[Page-level text extractions]
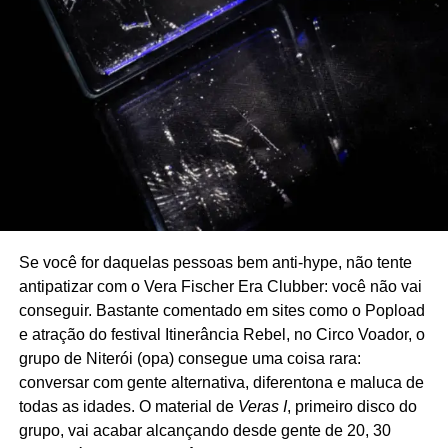
Se você for daquelas pessoas bem anti-hype, não tente
antipatizar com o Vera Fischer Era Clubber: você não vai
conseguir. Bastante comentado em sites como o Popload
e atração do festival Itinerância Rebel, no Circo Voador, o
grupo de Niterói (opa) consegue uma coisa rara:
conversar com gente alternativa, diferentona e maluca de
todas as idades. O material de
Veras I
, primeiro disco do
grupo, vai acabar alcançando desde gente de 20, 30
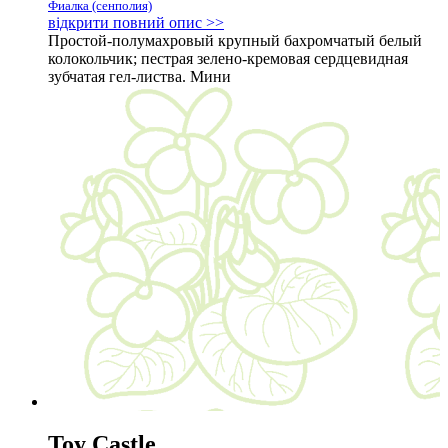
Фиалка (сенполия)
відкрити повний опис >>
Простой-полумахровый крупный бахромчатый белый
колокольчик; пестрая зелено-кремовая сердцевидная
зубчатая гел-листва. Мини
Toy Castle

WHAT IS REQUIRED: From the first line to the last, give the data again exactly, but without pictures.

WRITTEN RESPONSE:
Se você for daquelas pessoas bem anti-hype, não tente
antipatizar com o Vera Fischer Era Clubber: você não vai
conseguir. Bastante comentado em sites como o Popload
e atração do festival Itinerância Rebel, no Circo Voador, o
grupo de Niterói (opa) consegue uma coisa rara:
conversar com gente alternativa, diferentona e maluca de
todas as idades. O material de
Veras I
, primeiro disco do
grupo, vai acabar alcançando desde gente de 20, 30
Фиалка (сенполия)
відкрити повний опис >>
Простой-полумахровый крупный бахромчатый белый
колокольчик; пестрая зелено-кремовая сердцевидная
зубчатая гел-листва. Мини
Toy Castle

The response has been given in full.